[Start of Attachment]
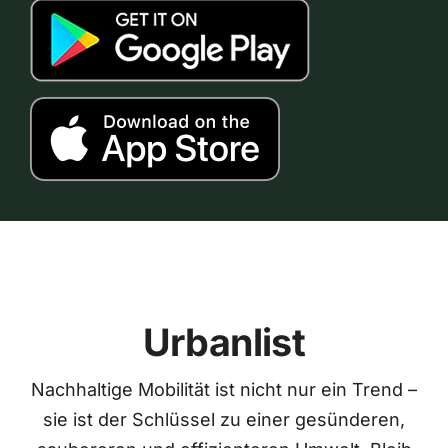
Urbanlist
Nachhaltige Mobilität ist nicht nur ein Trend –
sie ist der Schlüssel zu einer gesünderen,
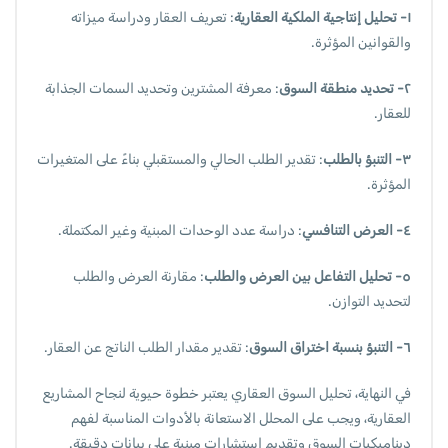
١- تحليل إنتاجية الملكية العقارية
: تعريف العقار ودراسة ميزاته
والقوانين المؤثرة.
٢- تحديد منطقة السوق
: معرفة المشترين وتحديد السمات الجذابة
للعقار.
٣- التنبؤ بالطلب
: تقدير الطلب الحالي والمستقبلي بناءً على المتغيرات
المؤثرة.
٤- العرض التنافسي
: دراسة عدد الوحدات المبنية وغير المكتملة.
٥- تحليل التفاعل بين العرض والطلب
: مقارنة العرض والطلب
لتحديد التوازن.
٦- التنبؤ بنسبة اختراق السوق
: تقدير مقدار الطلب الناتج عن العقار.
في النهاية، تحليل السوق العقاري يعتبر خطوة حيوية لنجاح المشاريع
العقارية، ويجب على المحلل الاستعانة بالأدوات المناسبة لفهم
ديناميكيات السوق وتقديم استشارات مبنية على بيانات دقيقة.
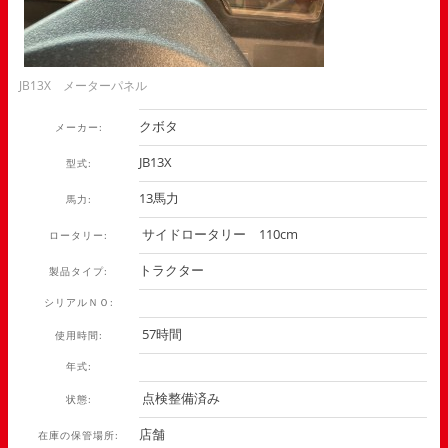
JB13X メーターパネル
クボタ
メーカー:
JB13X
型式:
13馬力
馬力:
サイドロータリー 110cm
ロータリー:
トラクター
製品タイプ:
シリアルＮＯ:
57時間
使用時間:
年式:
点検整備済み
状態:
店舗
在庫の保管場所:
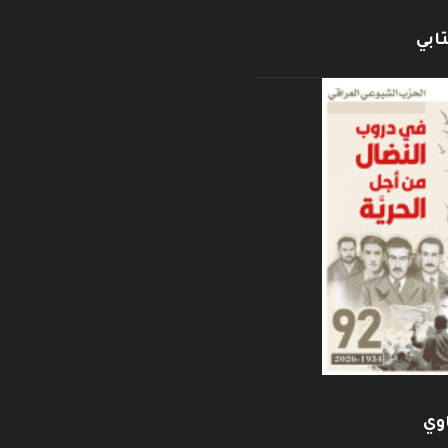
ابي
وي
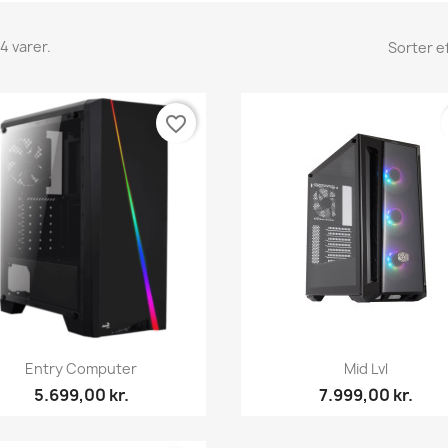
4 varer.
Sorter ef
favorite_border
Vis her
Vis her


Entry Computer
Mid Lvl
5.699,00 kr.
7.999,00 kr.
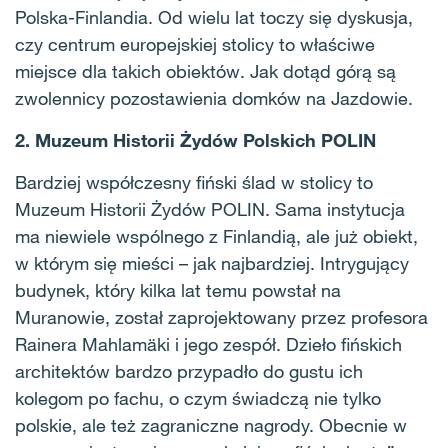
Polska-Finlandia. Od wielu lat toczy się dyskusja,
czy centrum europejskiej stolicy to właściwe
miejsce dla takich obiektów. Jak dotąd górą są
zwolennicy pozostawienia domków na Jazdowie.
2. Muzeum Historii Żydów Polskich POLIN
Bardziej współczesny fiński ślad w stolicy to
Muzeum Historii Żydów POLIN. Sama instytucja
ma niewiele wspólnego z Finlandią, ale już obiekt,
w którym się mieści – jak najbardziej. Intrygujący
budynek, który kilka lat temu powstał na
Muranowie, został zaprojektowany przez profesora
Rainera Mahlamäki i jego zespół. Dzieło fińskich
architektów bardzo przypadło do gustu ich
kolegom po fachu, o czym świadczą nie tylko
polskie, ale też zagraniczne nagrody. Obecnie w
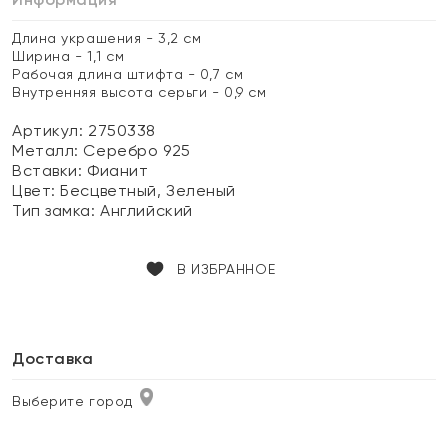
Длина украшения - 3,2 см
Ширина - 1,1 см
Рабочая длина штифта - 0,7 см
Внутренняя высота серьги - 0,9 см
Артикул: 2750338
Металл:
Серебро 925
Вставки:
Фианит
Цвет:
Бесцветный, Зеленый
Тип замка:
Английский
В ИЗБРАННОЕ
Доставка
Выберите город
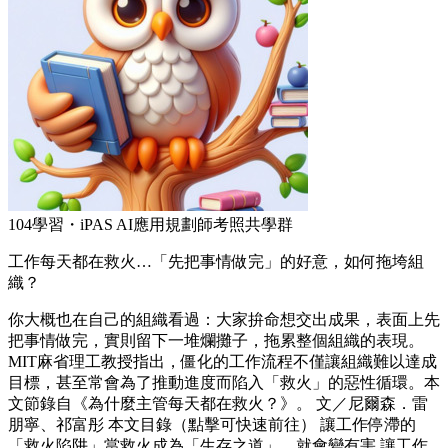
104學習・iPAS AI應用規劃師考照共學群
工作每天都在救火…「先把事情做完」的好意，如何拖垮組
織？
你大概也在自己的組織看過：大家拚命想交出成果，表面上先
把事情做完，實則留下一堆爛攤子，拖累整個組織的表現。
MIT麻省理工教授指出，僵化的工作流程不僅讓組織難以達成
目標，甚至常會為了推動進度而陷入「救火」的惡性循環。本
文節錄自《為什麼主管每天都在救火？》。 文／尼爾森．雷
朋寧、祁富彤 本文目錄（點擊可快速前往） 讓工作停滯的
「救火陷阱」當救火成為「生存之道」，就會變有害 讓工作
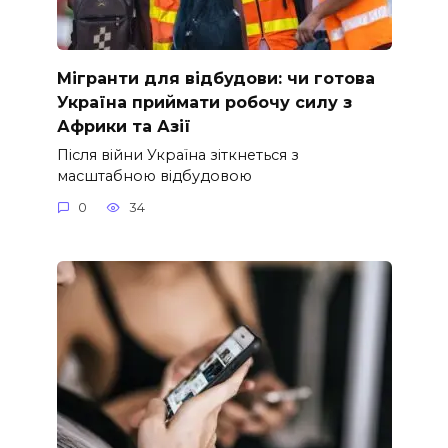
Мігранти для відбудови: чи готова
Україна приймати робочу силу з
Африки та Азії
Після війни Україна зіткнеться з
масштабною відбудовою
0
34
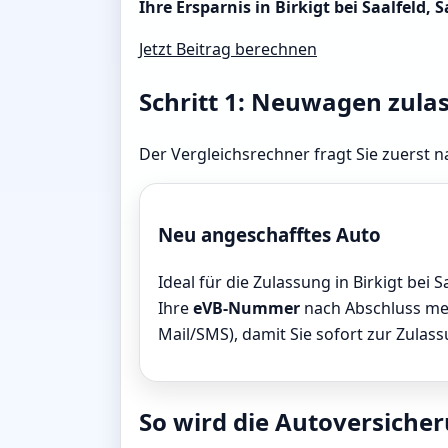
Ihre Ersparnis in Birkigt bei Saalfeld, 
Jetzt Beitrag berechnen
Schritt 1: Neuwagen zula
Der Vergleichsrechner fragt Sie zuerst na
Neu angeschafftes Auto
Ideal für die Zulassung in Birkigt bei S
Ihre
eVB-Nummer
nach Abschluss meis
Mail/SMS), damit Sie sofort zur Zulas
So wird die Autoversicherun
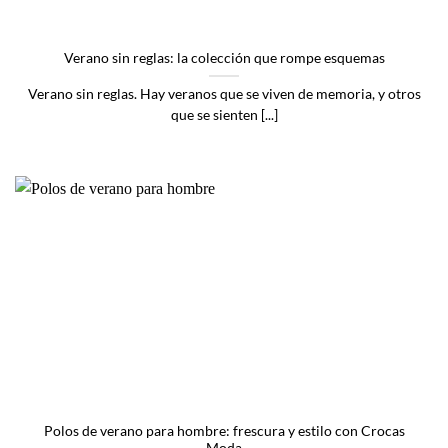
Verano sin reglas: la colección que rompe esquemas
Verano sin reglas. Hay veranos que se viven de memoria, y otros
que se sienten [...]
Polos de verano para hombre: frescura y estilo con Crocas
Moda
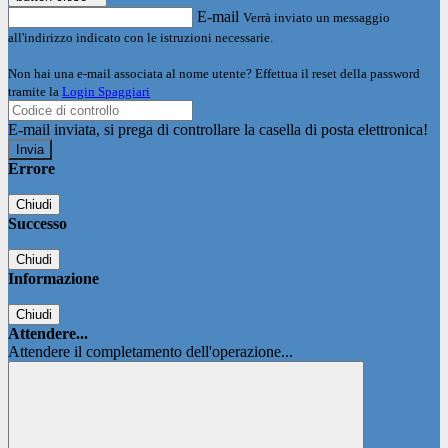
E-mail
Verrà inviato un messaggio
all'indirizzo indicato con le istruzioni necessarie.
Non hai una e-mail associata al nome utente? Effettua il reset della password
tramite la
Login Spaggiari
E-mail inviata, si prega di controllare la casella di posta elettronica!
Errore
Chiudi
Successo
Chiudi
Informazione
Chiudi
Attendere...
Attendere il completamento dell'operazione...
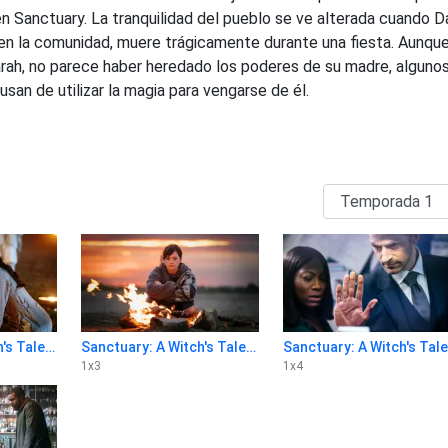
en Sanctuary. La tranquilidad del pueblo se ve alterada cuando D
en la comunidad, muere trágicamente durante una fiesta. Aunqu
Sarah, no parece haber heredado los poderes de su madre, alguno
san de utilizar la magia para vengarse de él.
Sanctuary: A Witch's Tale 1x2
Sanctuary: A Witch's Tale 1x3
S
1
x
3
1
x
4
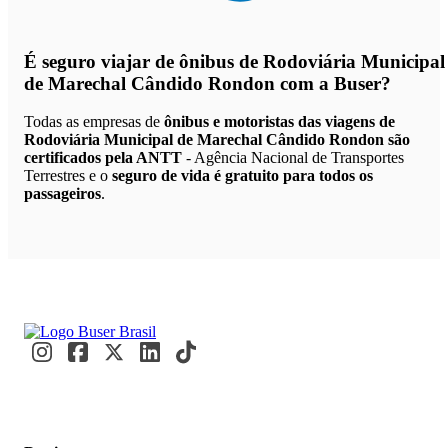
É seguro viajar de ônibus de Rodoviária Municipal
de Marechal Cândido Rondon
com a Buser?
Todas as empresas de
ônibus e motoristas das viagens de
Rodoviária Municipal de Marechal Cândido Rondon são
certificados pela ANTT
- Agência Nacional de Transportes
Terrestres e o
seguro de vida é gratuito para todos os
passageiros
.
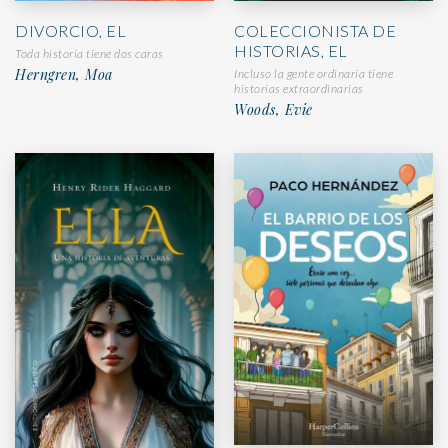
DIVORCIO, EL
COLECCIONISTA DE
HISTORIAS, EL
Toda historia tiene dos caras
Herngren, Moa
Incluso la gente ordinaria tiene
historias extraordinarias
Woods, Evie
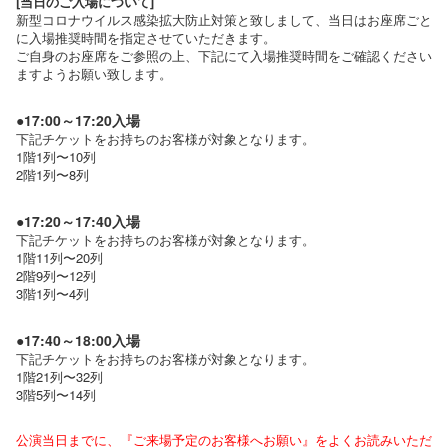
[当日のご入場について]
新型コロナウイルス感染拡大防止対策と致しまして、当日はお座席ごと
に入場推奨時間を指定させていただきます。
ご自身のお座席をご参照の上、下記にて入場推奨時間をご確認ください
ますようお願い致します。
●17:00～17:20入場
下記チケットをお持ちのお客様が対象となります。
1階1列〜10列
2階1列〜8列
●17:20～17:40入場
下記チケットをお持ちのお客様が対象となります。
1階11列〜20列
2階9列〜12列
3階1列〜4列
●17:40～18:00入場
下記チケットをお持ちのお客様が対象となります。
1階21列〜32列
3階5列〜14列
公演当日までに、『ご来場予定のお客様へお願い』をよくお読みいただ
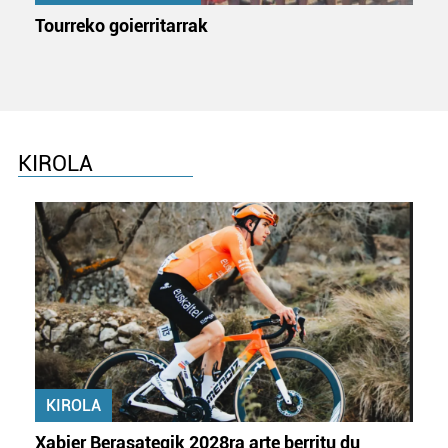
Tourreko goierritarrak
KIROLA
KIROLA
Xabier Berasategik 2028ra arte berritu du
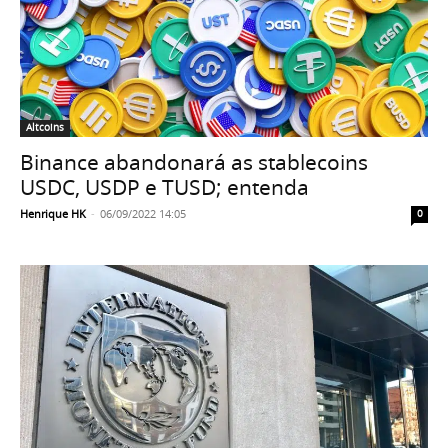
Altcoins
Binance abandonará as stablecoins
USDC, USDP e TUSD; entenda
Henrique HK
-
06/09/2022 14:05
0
[End of Attachment]
What the exercise asks
Put each line of the listing above into the copy exactly, dropping the pictures.

Task response
Urbanlist
Nachhaltige Mobilität ist nicht nur ein Trend –
sie ist der Schlüssel zu einer gesünderen,
١- تحليل إنتاجية الملكية العقارية
: تعريف العقار ودراسة ميزاته
والقوانين المؤثرة.
٢- تحديد منطقة السوق
: معرفة المشترين وتحديد السمات الجذابة
للعقار.
٣- التنبؤ بالطلب
: تقدير الطلب الحالي والمستقبلي بناءً على المتغيرات
المؤثرة.
٤- العرض التنافسي
: دراسة عدد الوحدات المبنية وغير المكتملة.
٥- تحليل التفاعل بين العرض والطلب
: مقارنة العرض والطلب
لتحديد التوازن.
٦- التنبؤ بنسبة اختراق السوق
: تقدير مقدار الطلب الناتج عن العقار.
في النهاية، تحليل السوق العقاري يعتبر خطوة حيوية لنجاح المشاريع
العقارية، ويجب على المحلل الاستعانة بالأدوات المناسبة لفهم
ديناميكيات السوق وتقديم استشارات مبنية على بيانات دقيقة.
JB13X メーターパネル
クボタ
メーカー:
JB13X
型式:
13馬力
馬力:
サイドロータリー 110cm
ロータリー:
トラクター
製品タイプ:
シリアルＮＯ:
57時間
使用時間:
年式:
点検整備済み
状態:
店舗
在庫の保管場所:
ابي
وي
4 varer.
Sorter ef
favorite_border
Vis her
Vis her


Entry Computer
Mid Lvl
5.699,00 kr.
7.999,00 kr.
Polska-Finlandia. Od wielu lat toczy się dyskusja,
czy centrum europejskiej stolicy to właściwe
miejsce dla takich obiektów. Jak dotąd górą są
zwolennicy pozostawienia domków na Jazdowie.
2. Muzeum Historii Żydów Polskich POLIN
Bardziej współczesny fiński ślad w stolicy to
Muzeum Historii Żydów POLIN. Sama instytucja
ma niewiele wspólnego z Finlandią, ale już obiekt,
w którym się mieści – jak najbardziej. Intrygujący
budynek, który kilka lat temu powstał na
Muranowie, został zaprojektowany przez profesora
Rainera Mahlamäki i jego zespół. Dzieło fińskich
architektów bardzo przypadło do gustu ich
kolegom po fachu, o czym świadczą nie tylko
polskie, ale też zagraniczne nagrody. Obecnie w
Длина украшения - 3,2 см
Ширина - 1,1 см
Рабочая длина штифта - 0,7 см
Внутренняя высота серьги - 0,9 см
Артикул: 2750338
Металл:
Серебро 925
Вставки:
Фианит
Цвет:
Бесцветный, Зеленый
Тип замка:
Английский
В ИЗБРАННОЕ
Доставка
Выберите город
104學習・iPAS AI應用規劃師考照共學群
工作每天都在救火…「先把事情做完」的好意，如何拖垮組
織？
你大概也在自己的組織看過：大家拚命想交出成果，表面上先
把事情做完，實則留下一堆爛攤子，拖累整個組織的表現。
MIT麻省理工教授指出，僵化的工作流程不僅讓組織難以達成
目標，甚至常會為了推動進度而陷入「救火」的惡性循環。本
文節錄自《為什麼主管每天都在救火？》。 文／尼爾森．雷
朋寧、祁富彤 本文目錄（點擊可快速前往） 讓工作停滯的
「救火陷阱」當救火成為「生存之道」，就會變有害 讓工作
Мігранти для відбудови: чи готова
Україна приймати робочу силу з
Африки та Азії
Після війни Україна зіткнеться з
масштабною відбудовою
0
34
Ihre Ersparnis in Birkigt bei Saalfeld, 
Jetzt Beitrag berechnen
Schritt 1: Neuwagen zula
Der Vergleichsrechner fragt Sie zuerst na
Neu angeschafftes Auto
Ideal für die Zulassung in Birkigt bei S
Ihre
eVB-Nummer
nach Abschluss meis
Mail/SMS), damit Sie sofort zur Zulas
So wird die Autoversicherun
Verano sin reglas: la colección que rompe esquemas
Verano sin reglas. Hay veranos que se viven de memoria, y otros
que se sienten [...]
Polos de verano para hombre: frescura y estilo con Crocas
Moda
E-mail
Verrà inviato un messaggio
all'indirizzo indicato con le istruzioni necessarie.
Non hai una e-mail associata al nome utente? Effettua il reset della password
tramite la
Login Spaggiari
E-mail inviata, si prega di controllare la casella di posta elettronica!
Errore
Chiudi
Successo
Chiudi
Informazione
Chiudi
Attendere...
Attendere il completamento dell'operazione...
en Sanctuary. La tranquilidad del pueblo se ve alterada cuando D
en la comunidad, muere trágicamente durante una fiesta. Aunqu
Sarah, no parece haber heredado los poderes de su madre, alguno
san de utilizar la magia para vengarse de él.
Sanctuary: A Witch's Tale 1x2
Sanctuary: A Witch's Tale 1x3
S
1
x
3
1
x
4
É seguro viajar de ônibus de Rodoviária Municipal
de Marechal Cândido Rondon
com a Buser?
Todas as empresas de
ônibus e motoristas das viagens de
Rodoviária Municipal de Marechal Cândido Rondon são
certificados pela ANTT
- Agência Nacional de Transportes
Terrestres e o
seguro de vida é gratuito para todos os
passageiros
.
DIVORCIO, EL
COLECCIONISTA DE
HISTORIAS, EL
Toda historia tiene dos caras
Herngren, Moa
Incluso la gente ordinaria tiene
historias extraordinarias
Woods, Evie
[当日のご入場について]
新型コロナウイルス感染拡大防止対策と致しまして、当日はお座席ごと
に入場推奨時間を指定させていただきます。
ご自身のお座席をご参照の上、下記にて入場推奨時間をご確認ください
ますようお願い致します。
●17:00～17:20入場
下記チケットをお持ちのお客様が対象となります。
1階1列〜10列
2階1列〜8列
●17:20～17:40入場
下記チケットをお持ちのお客様が対象となります。
1階11列〜20列
2階9列〜12列
3階1列〜4列
●17:40～18:00入場
下記チケットをお持ちのお客様が対象となります。
1階21列〜32列
3階5列〜14列
公演当日までに、『ご来場予定のお客様へお願い』をよくお読みいただ
Tourreko goierritarrak
KIROLA
KIROLA
Xabier Berasategik 2028ra arte berritu du
Altcoins
Binance abandonará as stablecoins
USDC, USDP e TUSD; entenda
Henrique HK
-
06/09/2022 14:05
0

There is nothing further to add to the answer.